Bovendien is er een sterke relatie tussen obesitas en diabetes type 2. Ongeveer 80 procent van de diabetici met deze vorm van de ziekte hebben een aanzienlijk overgewicht, terwijl mensen met Type 1 diabetes meestal dun zijn of een normaal gewicht hebben. Naast het veroorzaken van een opeenhoping van glucose in het bloed, kan onbehandelde type 1 diabetes het metabolisme van vet beïnvloeden. Omdat het lichaam glucose niet in energie kan omzetten, begint het opgeslagen vet af te breken voor brandstof. Dit produceert zure verbindingen in het bloed die ketonlichamen worden genoemd en die interfereren met cellulaire ademhaling, het energieproducerende proces in cellen. Er is geen remedie voor type 1 diabetes en de behandeling omvat insuline-injectie. Type 2 kan worden gecontroleerd door lichaamsbeweging, gezond gewichtsverlies en dieetbeheersing. Insuline-injecties kunnen ook worden gebruikt.
SAMENVATTING:
1. Ons lichaam maakt te weinig of geen insuline aan in type 1-diabetes (voorheen insuline-afhankelijke diabetes mellitus en juveniele diabetes), terwijl bij type 2-diabetes (voorheen bekend als niet-insuline-afhankelijke diabetes mellitus en diabetes bij volwassenen) uw lichaam kan geen gebruik maken van de insuline die het maakt.

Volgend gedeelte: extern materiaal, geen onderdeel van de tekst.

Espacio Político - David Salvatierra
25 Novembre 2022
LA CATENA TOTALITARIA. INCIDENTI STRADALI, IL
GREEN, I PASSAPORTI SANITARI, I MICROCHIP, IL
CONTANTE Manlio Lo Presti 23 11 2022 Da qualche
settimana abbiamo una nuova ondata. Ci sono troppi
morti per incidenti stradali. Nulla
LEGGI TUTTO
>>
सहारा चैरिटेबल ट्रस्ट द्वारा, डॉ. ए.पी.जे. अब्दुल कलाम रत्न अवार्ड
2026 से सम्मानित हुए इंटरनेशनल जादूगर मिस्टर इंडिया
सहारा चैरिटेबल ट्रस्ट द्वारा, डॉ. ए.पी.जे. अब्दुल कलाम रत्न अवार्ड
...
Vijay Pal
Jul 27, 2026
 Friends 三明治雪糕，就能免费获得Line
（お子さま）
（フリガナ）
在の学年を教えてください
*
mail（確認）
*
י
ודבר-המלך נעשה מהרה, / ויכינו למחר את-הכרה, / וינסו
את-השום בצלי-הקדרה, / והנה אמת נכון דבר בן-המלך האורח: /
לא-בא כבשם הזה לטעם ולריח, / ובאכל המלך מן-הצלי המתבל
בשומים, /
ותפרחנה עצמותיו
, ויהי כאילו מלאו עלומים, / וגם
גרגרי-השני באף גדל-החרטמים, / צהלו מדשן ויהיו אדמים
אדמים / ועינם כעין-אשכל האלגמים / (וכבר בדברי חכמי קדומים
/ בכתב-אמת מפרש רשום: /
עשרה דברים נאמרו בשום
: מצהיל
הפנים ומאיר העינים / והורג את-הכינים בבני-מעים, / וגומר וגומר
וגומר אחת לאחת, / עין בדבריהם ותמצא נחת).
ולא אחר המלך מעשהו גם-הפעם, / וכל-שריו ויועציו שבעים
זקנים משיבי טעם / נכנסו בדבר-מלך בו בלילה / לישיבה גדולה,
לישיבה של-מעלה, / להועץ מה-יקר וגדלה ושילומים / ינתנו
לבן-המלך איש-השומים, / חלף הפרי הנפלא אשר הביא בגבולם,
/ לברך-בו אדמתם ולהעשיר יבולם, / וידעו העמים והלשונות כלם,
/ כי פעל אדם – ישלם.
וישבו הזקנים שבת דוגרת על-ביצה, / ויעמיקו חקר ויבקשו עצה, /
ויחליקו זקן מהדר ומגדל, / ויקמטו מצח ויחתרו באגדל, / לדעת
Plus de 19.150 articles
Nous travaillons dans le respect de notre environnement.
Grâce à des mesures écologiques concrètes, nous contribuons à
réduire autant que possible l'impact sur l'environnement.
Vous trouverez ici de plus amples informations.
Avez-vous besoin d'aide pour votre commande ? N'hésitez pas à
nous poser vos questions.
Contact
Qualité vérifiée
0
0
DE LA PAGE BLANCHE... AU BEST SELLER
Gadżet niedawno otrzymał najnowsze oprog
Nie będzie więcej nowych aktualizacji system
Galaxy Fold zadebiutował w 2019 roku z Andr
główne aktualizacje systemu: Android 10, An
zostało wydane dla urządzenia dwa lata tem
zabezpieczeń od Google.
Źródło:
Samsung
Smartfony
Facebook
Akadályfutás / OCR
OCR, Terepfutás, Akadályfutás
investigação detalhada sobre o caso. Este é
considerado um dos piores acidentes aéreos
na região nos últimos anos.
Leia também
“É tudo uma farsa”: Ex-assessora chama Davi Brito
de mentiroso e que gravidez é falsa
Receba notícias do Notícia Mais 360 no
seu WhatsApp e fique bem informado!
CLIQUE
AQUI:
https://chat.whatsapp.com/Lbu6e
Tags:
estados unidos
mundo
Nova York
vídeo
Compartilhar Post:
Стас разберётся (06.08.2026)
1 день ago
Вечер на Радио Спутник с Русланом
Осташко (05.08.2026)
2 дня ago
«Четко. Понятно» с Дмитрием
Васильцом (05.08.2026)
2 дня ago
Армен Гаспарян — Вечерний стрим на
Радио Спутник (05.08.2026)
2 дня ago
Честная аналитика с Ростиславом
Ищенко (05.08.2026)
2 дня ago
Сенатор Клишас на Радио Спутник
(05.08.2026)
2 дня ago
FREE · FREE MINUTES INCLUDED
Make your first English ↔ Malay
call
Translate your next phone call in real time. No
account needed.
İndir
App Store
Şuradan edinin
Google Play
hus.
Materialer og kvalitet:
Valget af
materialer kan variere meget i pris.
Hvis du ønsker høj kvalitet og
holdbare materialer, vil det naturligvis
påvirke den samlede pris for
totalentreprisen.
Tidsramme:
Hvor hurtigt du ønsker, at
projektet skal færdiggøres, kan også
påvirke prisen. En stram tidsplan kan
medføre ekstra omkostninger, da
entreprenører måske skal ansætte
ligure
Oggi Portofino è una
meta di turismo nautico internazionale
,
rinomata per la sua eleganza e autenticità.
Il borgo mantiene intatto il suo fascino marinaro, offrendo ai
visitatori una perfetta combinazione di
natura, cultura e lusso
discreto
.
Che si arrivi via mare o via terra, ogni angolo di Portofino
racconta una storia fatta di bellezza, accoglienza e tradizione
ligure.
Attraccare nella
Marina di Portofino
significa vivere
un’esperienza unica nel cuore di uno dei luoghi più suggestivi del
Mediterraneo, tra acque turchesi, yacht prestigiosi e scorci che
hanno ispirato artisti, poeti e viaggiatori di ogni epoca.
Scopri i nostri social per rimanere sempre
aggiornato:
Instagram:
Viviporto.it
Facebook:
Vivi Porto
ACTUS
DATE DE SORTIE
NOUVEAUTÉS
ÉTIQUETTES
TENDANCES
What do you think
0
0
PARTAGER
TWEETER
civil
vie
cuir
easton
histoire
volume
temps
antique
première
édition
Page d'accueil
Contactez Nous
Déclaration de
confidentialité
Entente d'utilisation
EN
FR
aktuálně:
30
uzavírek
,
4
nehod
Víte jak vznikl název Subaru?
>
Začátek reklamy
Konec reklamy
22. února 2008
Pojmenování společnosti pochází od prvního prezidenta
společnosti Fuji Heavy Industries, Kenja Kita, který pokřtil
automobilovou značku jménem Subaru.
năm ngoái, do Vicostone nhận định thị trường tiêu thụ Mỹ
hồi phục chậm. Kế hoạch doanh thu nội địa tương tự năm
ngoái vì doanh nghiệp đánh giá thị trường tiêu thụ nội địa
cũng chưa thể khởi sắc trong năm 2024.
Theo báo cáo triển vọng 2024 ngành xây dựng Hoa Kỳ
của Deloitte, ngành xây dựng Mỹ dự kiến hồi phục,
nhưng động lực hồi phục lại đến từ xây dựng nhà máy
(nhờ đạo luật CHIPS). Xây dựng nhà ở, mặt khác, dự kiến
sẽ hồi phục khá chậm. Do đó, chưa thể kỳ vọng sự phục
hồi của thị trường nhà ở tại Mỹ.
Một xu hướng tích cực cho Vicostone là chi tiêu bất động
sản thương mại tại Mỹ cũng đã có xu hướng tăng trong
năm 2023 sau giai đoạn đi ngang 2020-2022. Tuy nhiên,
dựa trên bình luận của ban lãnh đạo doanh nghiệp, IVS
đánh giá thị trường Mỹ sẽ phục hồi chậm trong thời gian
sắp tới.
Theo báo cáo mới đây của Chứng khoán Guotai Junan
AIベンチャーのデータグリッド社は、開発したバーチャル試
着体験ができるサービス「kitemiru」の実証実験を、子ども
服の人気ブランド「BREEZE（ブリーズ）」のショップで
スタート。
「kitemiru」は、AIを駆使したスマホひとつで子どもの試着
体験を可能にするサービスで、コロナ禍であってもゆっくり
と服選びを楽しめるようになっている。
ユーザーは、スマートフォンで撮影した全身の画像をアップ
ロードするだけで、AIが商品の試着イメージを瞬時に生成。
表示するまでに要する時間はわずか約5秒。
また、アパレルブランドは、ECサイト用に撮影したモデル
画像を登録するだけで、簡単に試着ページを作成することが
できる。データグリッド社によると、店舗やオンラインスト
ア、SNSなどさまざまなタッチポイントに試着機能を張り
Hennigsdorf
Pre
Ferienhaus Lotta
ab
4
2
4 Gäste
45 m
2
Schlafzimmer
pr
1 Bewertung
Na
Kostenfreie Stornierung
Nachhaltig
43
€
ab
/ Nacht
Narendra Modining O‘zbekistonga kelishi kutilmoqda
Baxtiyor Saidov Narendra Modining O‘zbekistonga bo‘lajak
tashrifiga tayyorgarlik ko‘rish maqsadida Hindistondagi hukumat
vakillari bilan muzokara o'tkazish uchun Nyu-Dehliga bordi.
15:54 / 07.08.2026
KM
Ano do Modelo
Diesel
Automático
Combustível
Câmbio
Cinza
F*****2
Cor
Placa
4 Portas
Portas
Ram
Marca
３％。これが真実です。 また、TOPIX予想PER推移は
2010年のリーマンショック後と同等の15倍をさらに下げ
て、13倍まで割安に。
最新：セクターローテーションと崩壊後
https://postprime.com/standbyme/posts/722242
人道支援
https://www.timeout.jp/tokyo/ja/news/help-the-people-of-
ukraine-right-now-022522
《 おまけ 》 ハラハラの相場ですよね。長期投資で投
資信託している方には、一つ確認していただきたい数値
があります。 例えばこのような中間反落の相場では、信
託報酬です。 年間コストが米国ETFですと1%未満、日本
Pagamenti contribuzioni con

2. Type 1 diabetes komt vaak voor bij kinderen, terwijl Type 2 vaak voorkomt bij volwassenen.
3. Type 1 wordt behandeld door insuline, terwijl Type 2 in sommige gevallen kan worden gecontroleerd met een gezonde levensstijl of misschien insuline.
4. Mensen met diabetes type 1 zijn meestal dun of hebben een normaal gewicht terwijl mensen dat wel hebben
Type 2-diabetes hebben meestal overgewicht.
5. Het begin van de symptomen bij type 1 is snel en langzaam bij Type 2.
6. Factoren die invloed hebben op type 1 zijn: genetica, omgevingsfactoren en auto-immuunfactoren tijdens het gebruik
Type 2 omvat: genetica, ongezond voedsel, lichamelijke inactiviteit en milieu.
7. Type 1 kan leiden tot ketoacidose, terwijl Type 2 niet kan resulteren in hyperosmolaire niet-ketoacidose.